Porque el mundo nunca va a dejar de sorprenderme con realidades que ni siquiera se me habían pasado por la cabeza. Siempre habrá un dato emocionante por aprender, una realidad compleja y llena de detalles a los que nunca había prestado atención. Si me da un bajón, solo tengo que abrir un libro, que ver un documental, un vídeo de youtube sobre La historia del chocolate. Y disfrutar.
Soy una eterna aprendiza. Lo somos todos. ¿No es emocionante?

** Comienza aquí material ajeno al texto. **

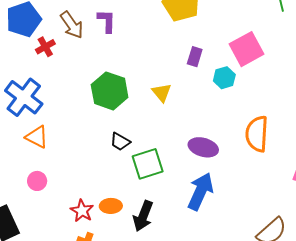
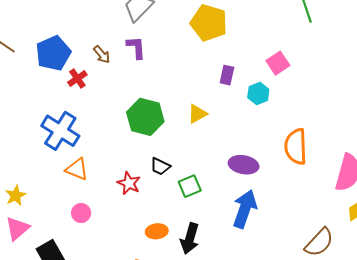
brown arrow: (72, 25) -> (102, 55), size x0.7
pink square: (246, 49) -> (278, 63), size x0.7
yellow triangle: (162, 92) -> (197, 114), turned 45
green square: (148, 164) -> (190, 186), size x0.7
red star: (82, 211) -> (129, 183), moved

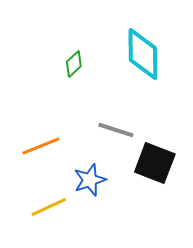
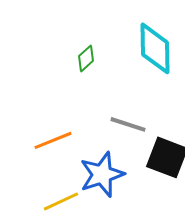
blue star: (90, 180) -> (102, 174), size x1.4

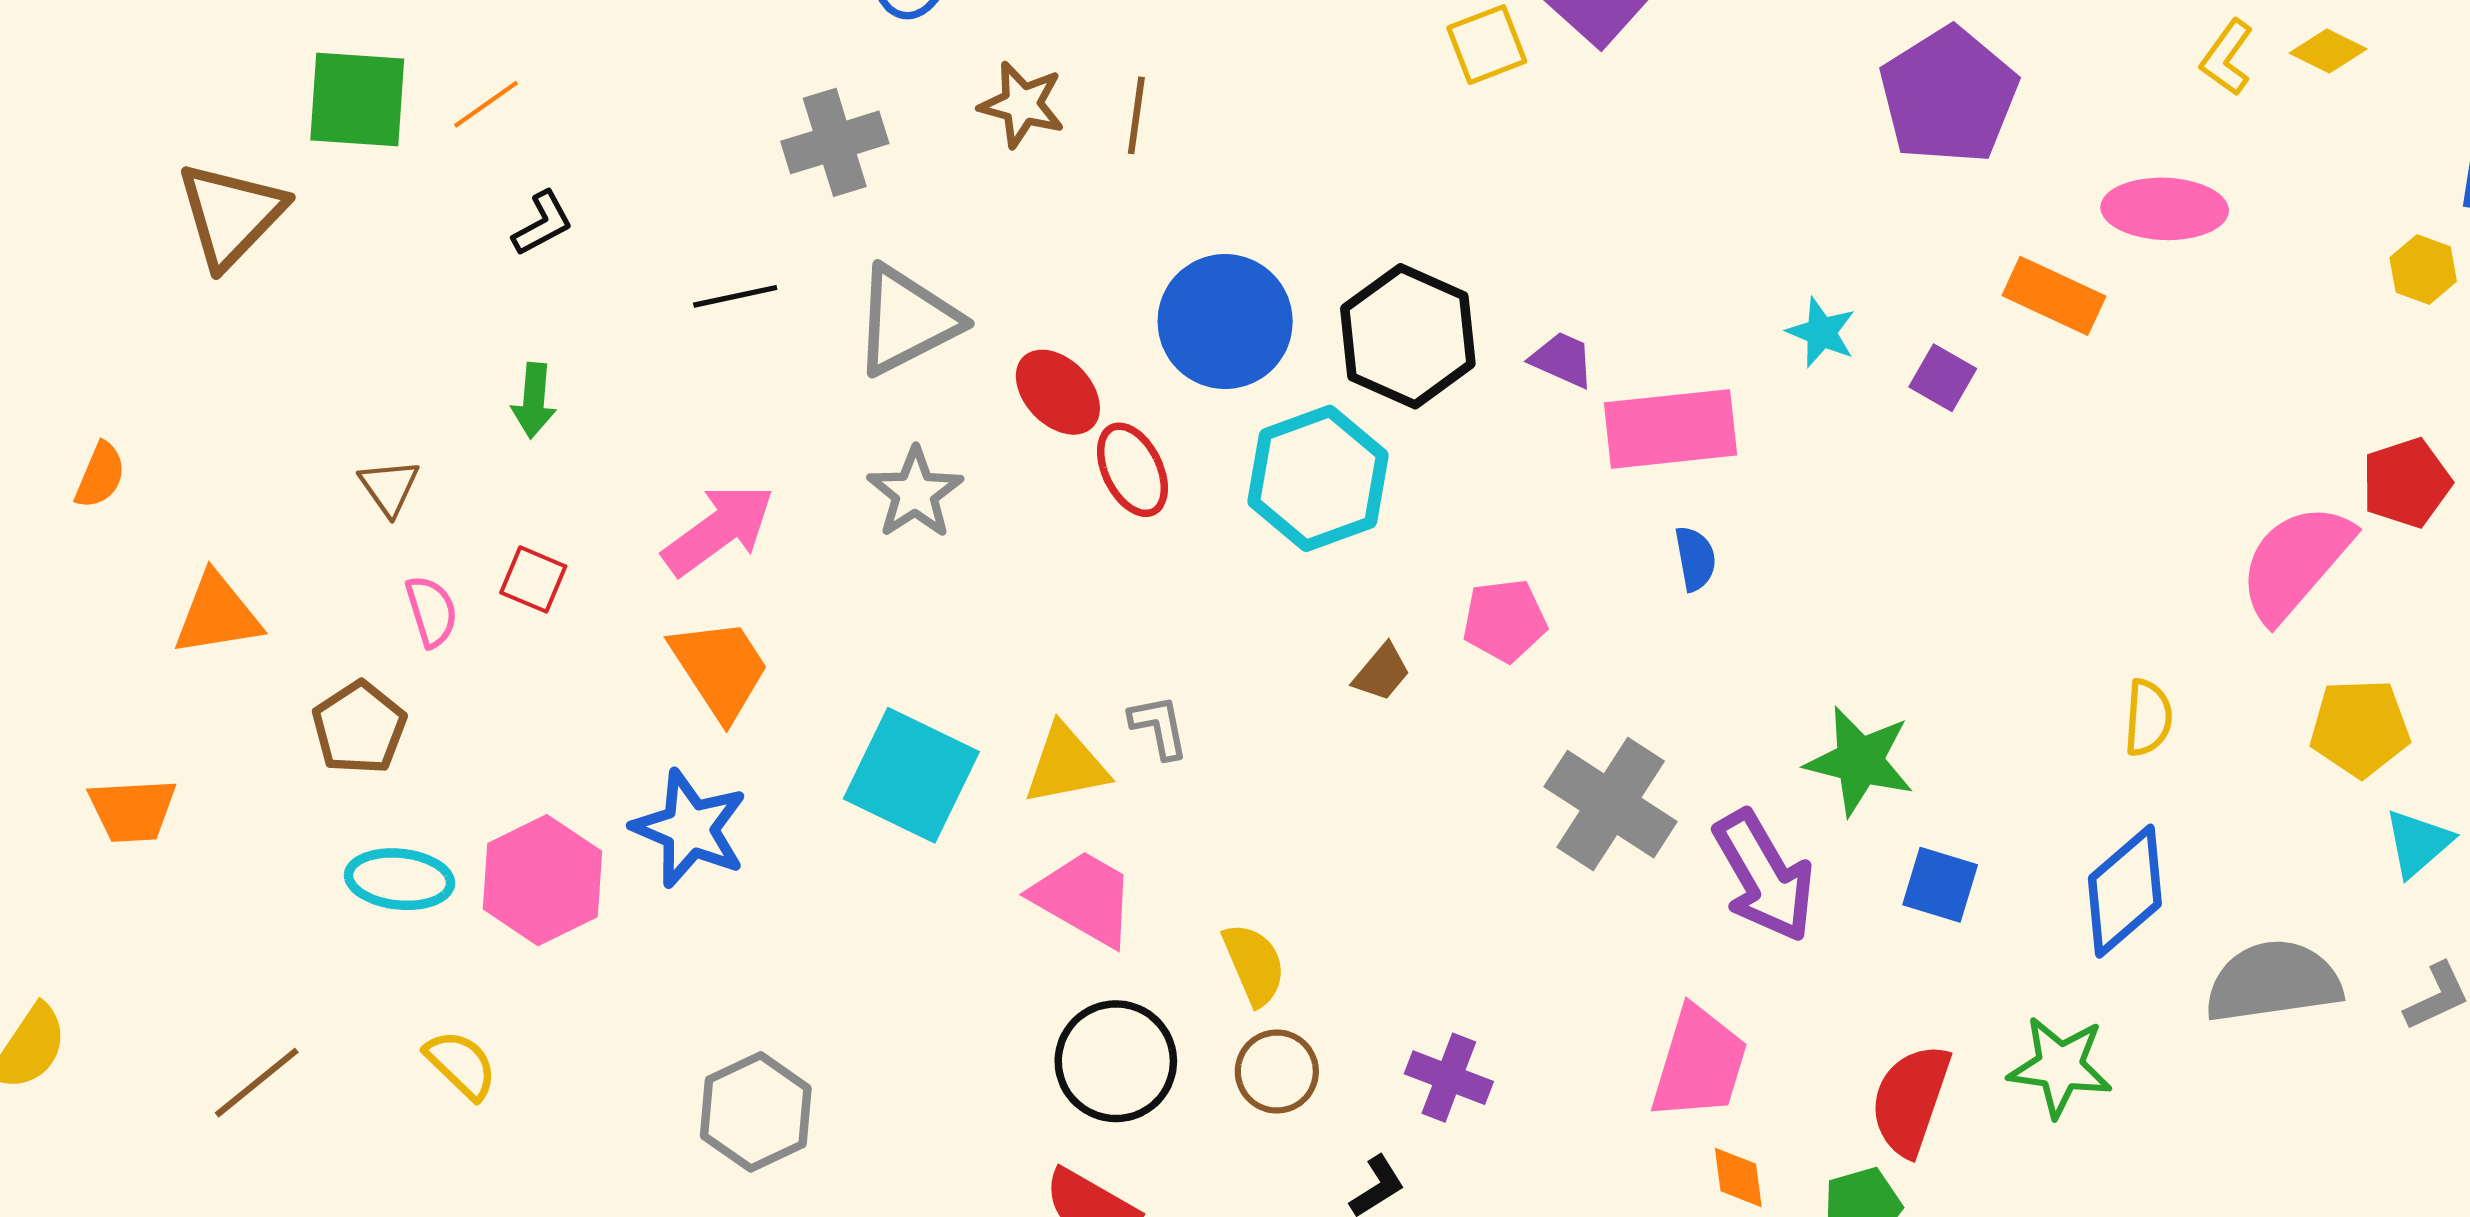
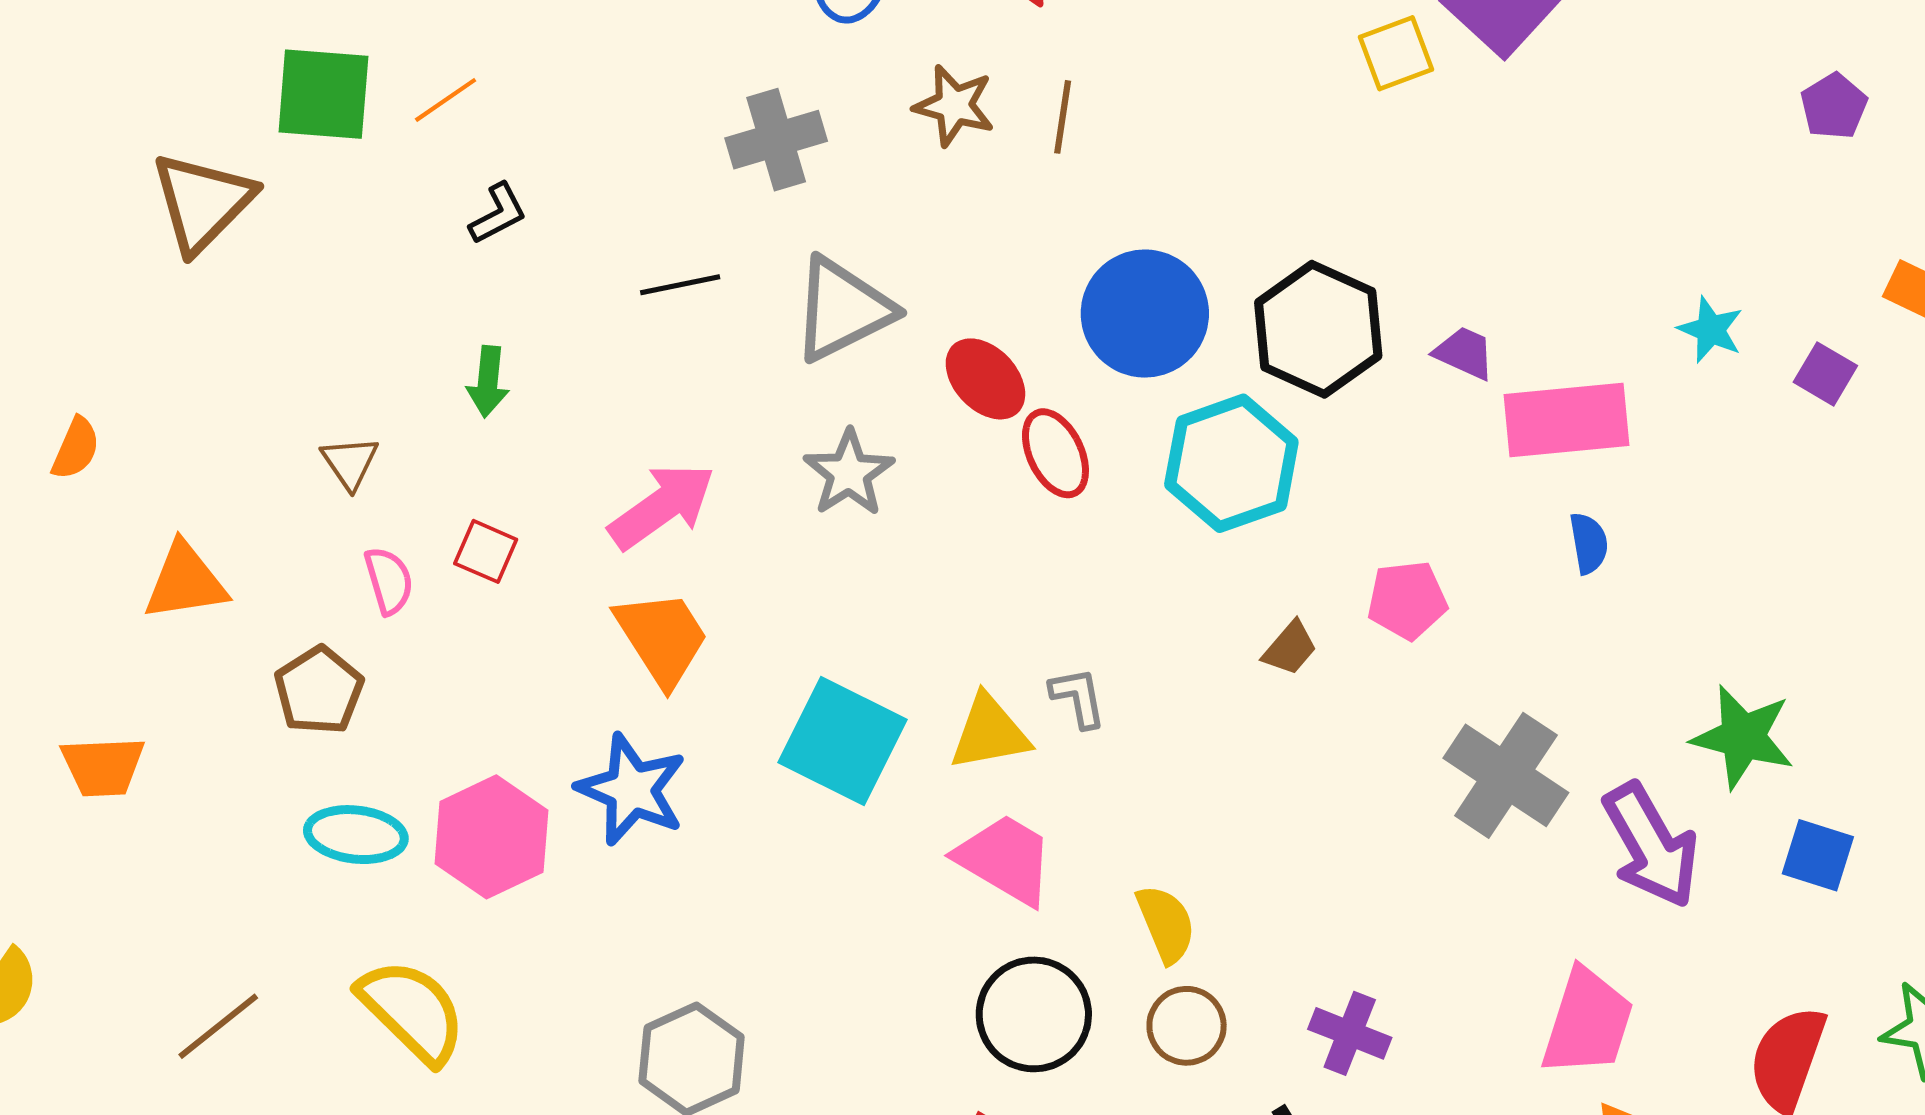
purple pentagon: (1949, 95) -> (1834, 106), size x0.5
yellow semicircle: (461, 1064) -> (412, 1011), size x1.6

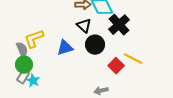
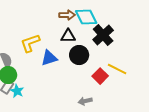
black triangle: (84, 26) -> (68, 36), turned -42
yellow L-shape: (34, 39) -> (30, 43), moved

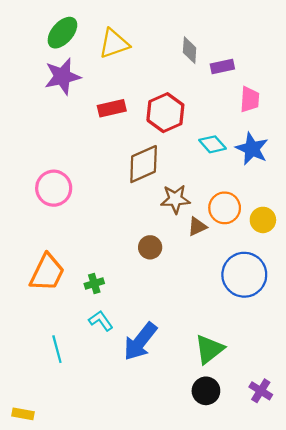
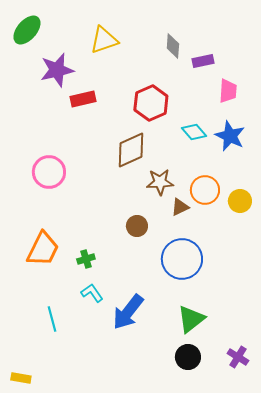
green ellipse: (62, 33) -> (27, 30), moved
red rectangle: (112, 108) -> (83, 99), moved
blue circle: (244, 275) -> (182, 259), moved

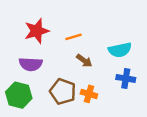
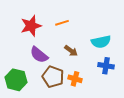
orange line: (74, 37) -> (62, 23), moved
purple semicircle: (31, 64) -> (39, 55), moved, turned 36

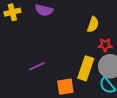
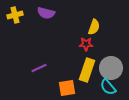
red star: (105, 45) -> (86, 44), moved

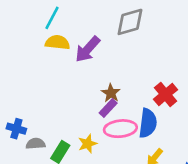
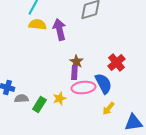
purple arrow: (88, 49) -> (59, 30), turned 125
purple rectangle: (108, 108) -> (74, 73), turned -40
blue semicircle: (148, 123) -> (103, 84), turned -35

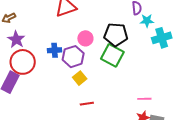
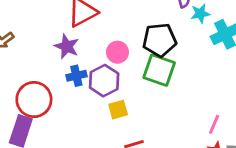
purple star: (16, 39) -> (67, 46), moved
yellow square: (80, 78) -> (118, 110), turned 32
pink line: (144, 99) -> (214, 124), turned -56

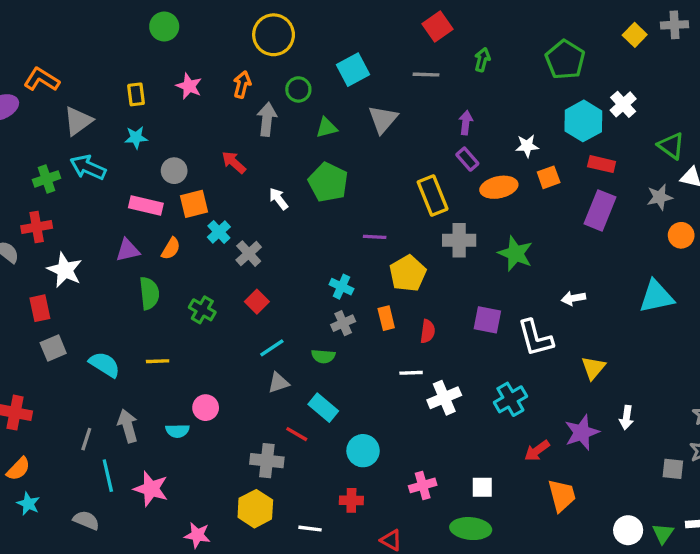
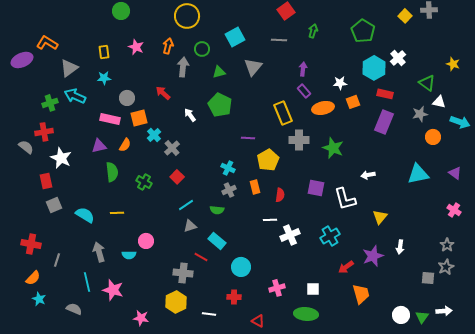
gray line: (86, 439) -> (57, 260), moved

¡Hola, Brownies! ¿Qué tal estáis? Disculpad mi inconstancia de las últimas semanas. Sigo trabajando a fondo en el borrador de mi próxima novela y apenas saco tiempo para todo. El proceso creativo de este proyecto está siendo una mezcla entre una pelea en el barro y la búsqueda de una pepita de oro en las aguas de un río. Pero ese ratito que paso escribiendo la newsletter sigue siendo uno de mis momentos favoritos de la semana.
Y os voy a confesar que he empezado a sentir un poco de presión autoimpuesta a la hora de traeros contenidos interesantes. Ayer me llegó un mail surrealista: ya somos mil en Brownies y café, y no me esperaba para nada que fuésemos a llegar a ese número. (¡Mil gracias!). Ni siquiera estoy promocionando en condiciones esta newsletter porque me da un poco de miedo que se nos vaya de las manos y perder un espacio seguro. Por un lado es emocionante ver que tantas personas habéis resonado con lo que cuento, y por otro, ha aparecido esa vocecita perversa en mi cabeza que me susurra: DEBES estar a la altura. Aun así, voy a esforzarme por ignorarla y seguir trayendo los pensamientos que se me crucen por la cabeza, como estoy haciendo hasta ahora.
Elegí Substack porque te permite enviar correos gratis a tu lista (soy autónoma, no me juzguéis, ¿vale?), sin ser muy consciente de que era una plataforma social en toda regla, con sus algoritmos y con otras creadoras con quienes compararme, quienes son mucho más elocuentes y profundas en sus textos que yo y escriben ensayos fascinantes que cambian tu forma de ver el mundo por completo. Enviar un ensayo revolucionario cada semana me parece un reto para cualquiera, así que he decidido que no voy ni a intentarlo. Espero que, aun así, me acompañéis en esta aventura.
📚 La recomendación de la semana:
Mi lectura actual es Carcoma, de Layla Martínez. Me quedan un par de capítulos, pero independientemente de cómo acabe, me puede el ansia por recomendarlo. Aunque solo tiene ciento cuarenta páginas, he necesitado una semana para ir leyéndolo poquito a poquito, procesando, absorbiendo. Aunque Carcoma trate sobre una casa maldita y las mujeres igualmente malditas que la habitan, en realidad habla del odio y el rencor, de las heridas sin cerrar, del dolor de clase en el mundo rural, de las dos Españas (en este caso, la de los señoritos y los “sirvientes”), de las creencias y la fe… Son muchos los temas que se tocan en un libro tan breve, con una pluma contundente y visceral, llena de verdad. Subjetiva, abierta a interpretaciones, pero al fin y al cabo verdad. Para mí, una mezcla entre Shirley Jackson, Virginia Woolf y Otra vuelta de tuerca que funciona a las mil maravillas. Una joyita, vaya.